Everything else - $2,059.08, $174.95 a month

Inevitably, when sorting out the miscellaneous column, there will be things that don't deserve their own category. Items left in this everything else category include crafting supplies, that time I paid for parking at the hospital, concert tickets, and odds and ends like replacement charging cables, some rammekins and a pair of scissors. While there is a lot of uncategorised spending here, this is a number I'm happy to live with for now.

Where to from here?

In case my rant and the title of this post didn't give it away, I'm less than thrilled with spending $60 a month on comfort foods - especially when I'm more than capable of baking better tasting things myself. 

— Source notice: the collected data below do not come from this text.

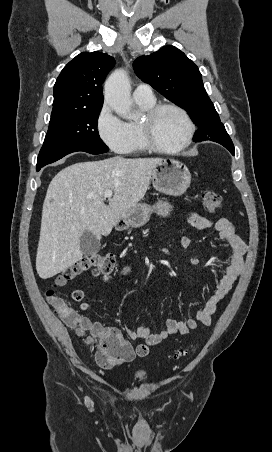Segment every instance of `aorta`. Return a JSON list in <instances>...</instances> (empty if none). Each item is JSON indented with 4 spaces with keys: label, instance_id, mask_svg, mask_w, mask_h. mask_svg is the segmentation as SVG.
Masks as SVG:
<instances>
[{
    "label": "aorta",
    "instance_id": "aorta-1",
    "mask_svg": "<svg viewBox=\"0 0 272 452\" xmlns=\"http://www.w3.org/2000/svg\"><path fill=\"white\" fill-rule=\"evenodd\" d=\"M104 100L108 106L120 117L132 119V99L130 96V82L124 70H116L105 82Z\"/></svg>",
    "mask_w": 272,
    "mask_h": 452
}]
</instances>
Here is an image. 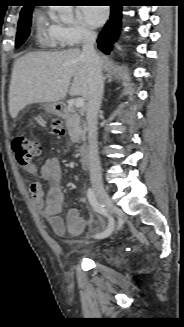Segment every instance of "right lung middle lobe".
Masks as SVG:
<instances>
[{"label": "right lung middle lobe", "instance_id": "1", "mask_svg": "<svg viewBox=\"0 0 184 327\" xmlns=\"http://www.w3.org/2000/svg\"><path fill=\"white\" fill-rule=\"evenodd\" d=\"M32 10L33 8L20 14L15 43L16 48L21 46L30 34Z\"/></svg>", "mask_w": 184, "mask_h": 327}]
</instances>
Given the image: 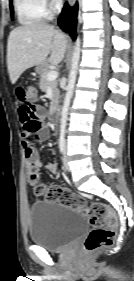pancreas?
Returning a JSON list of instances; mask_svg holds the SVG:
<instances>
[{
	"label": "pancreas",
	"instance_id": "1",
	"mask_svg": "<svg viewBox=\"0 0 134 281\" xmlns=\"http://www.w3.org/2000/svg\"><path fill=\"white\" fill-rule=\"evenodd\" d=\"M50 72L49 69L45 68L40 74V89L44 92L47 91L48 88H51L53 96L50 103V112H53L57 109L59 104V89L57 87V81L52 80L49 81L47 78L48 73Z\"/></svg>",
	"mask_w": 134,
	"mask_h": 281
}]
</instances>
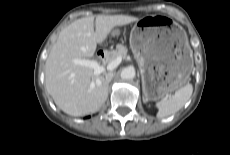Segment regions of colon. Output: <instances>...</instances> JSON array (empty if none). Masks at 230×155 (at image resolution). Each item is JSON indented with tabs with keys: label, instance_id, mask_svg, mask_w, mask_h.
I'll use <instances>...</instances> for the list:
<instances>
[{
	"label": "colon",
	"instance_id": "5ec220e1",
	"mask_svg": "<svg viewBox=\"0 0 230 155\" xmlns=\"http://www.w3.org/2000/svg\"><path fill=\"white\" fill-rule=\"evenodd\" d=\"M123 33H124V28L121 25H116L113 28V30L109 33V36L107 34H102L99 37V42L102 45H107L110 42V39L112 41H117Z\"/></svg>",
	"mask_w": 230,
	"mask_h": 155
}]
</instances>
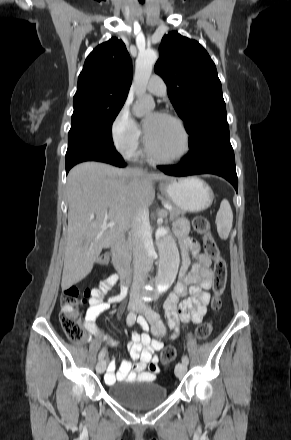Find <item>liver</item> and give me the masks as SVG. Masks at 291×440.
Masks as SVG:
<instances>
[{
  "instance_id": "liver-1",
  "label": "liver",
  "mask_w": 291,
  "mask_h": 440,
  "mask_svg": "<svg viewBox=\"0 0 291 440\" xmlns=\"http://www.w3.org/2000/svg\"><path fill=\"white\" fill-rule=\"evenodd\" d=\"M171 178L99 162L73 167L67 177L68 230L62 289L84 279L102 252L123 238L138 211L153 203V181ZM112 228L102 229L105 222Z\"/></svg>"
}]
</instances>
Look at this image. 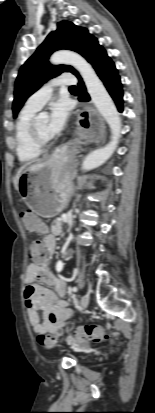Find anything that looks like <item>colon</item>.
I'll return each mask as SVG.
<instances>
[{
    "mask_svg": "<svg viewBox=\"0 0 155 413\" xmlns=\"http://www.w3.org/2000/svg\"><path fill=\"white\" fill-rule=\"evenodd\" d=\"M46 248L41 242H35L30 248L29 257L37 262L42 263L46 260ZM75 346L84 347L86 343H112L111 335L102 327L86 325L73 333ZM39 343L47 348L54 345L55 340L47 335H41L38 338Z\"/></svg>",
    "mask_w": 155,
    "mask_h": 413,
    "instance_id": "1",
    "label": "colon"
}]
</instances>
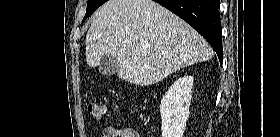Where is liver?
<instances>
[{
    "mask_svg": "<svg viewBox=\"0 0 280 137\" xmlns=\"http://www.w3.org/2000/svg\"><path fill=\"white\" fill-rule=\"evenodd\" d=\"M85 43L89 67L112 55L118 77L136 85L155 84L214 55L190 25L153 0H109L96 11Z\"/></svg>",
    "mask_w": 280,
    "mask_h": 137,
    "instance_id": "obj_1",
    "label": "liver"
}]
</instances>
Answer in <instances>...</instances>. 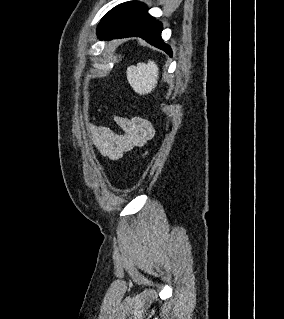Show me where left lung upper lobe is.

I'm a very firm believer that what gets measured gets done, as long as the measuring is accurate. To bring the comfort food spending back to a happy level, I've created a new column in my budget, and allotted $50 a month to snacks, junk food, takeaway and other deliciousness. I'm 'funding' that column with $10 out of my groceries budget, and $40 out of my miscellaneous budget.

I'm under no illusions that this will be properly managed in December. While I believe in controlling my spending, I don't believe in cutting out my friends to do so. When I get invited to Christmas outings, I'm absolutely going to go. Then when January rolls around and everyone is burned out from celebrating and feasting, I'll tackle this in earnest.